My alarm goes off at 6:15am and the very last thing I want to do is get out of bed and battle the cold temps for a 90 minute run on Monday morning and that 45 minute afternoon double sounds worse than going to the dentist. Every single runner at some points gets in a mental rut and lacks the motivation to train, and let me tell ya, I’ve been there for about 2.5 weeks. After CIM this past December, I took a full month of downtime–I worked, traveled and only ran once a day without workouts. When I got back to Toledo around January 1, I was motivated and excited to tackle my next segment of training. For a solid 4-5 weeks, I was knocking out 120-125 mile weeks no problem and then the first week of March hit me like a ton of bricks.
I’ve spent the past few days reflecting and thinking of strategies to embrace the daily grind of training.
- Be thankful–Each morning this week, I have tried to spend the first few miles of every run being thankful for the opportunity to run. It is easy to take health for granted and even though I actually wished an injury upon myself two weeks ago, I know deep down, that would make me very miserable.
- Enjoy the surroundings–Instead of being grumpy every morning, I’ve tried to enjoy the routes, the trails or the sunrise each morning on my run.
- Take an unplanned day off and don’t feel guilty!!
- Stay in a routine–I’ve struggled with getting my body on a good sleeping routine with traveling and daylight savings but this is key for me. I’m the type of person that can eat the same exact thing for dinner 5 days a week because it’s comfortable and predictable. I’m all about routine and as soon as I’m thrown off, I freak out. Sometimes a big down week in training makes me less motivated because instead of running twice a day and having my day perfectly planned, I can postpone a morning run until the afternoon but then I’m always on edge until that run is over. Routine. Routine. Routine.

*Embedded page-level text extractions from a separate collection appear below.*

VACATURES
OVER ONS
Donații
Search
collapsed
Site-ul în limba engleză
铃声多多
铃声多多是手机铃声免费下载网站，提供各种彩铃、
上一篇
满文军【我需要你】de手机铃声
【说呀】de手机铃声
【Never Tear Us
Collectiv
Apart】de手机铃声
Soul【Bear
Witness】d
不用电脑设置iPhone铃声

- Have FUN–No one is forcing me to train. I do this because I love it. I don’t have any obligation to a team, shoe/apparel company, etc. I run because it is a part of who I am and not who I am. This week I’ve tried to take a step back, run easy and enjoy the company of new running easy to lose the joy when you are struggling but it’s in those moments of struggle that make you a stronger runner and person.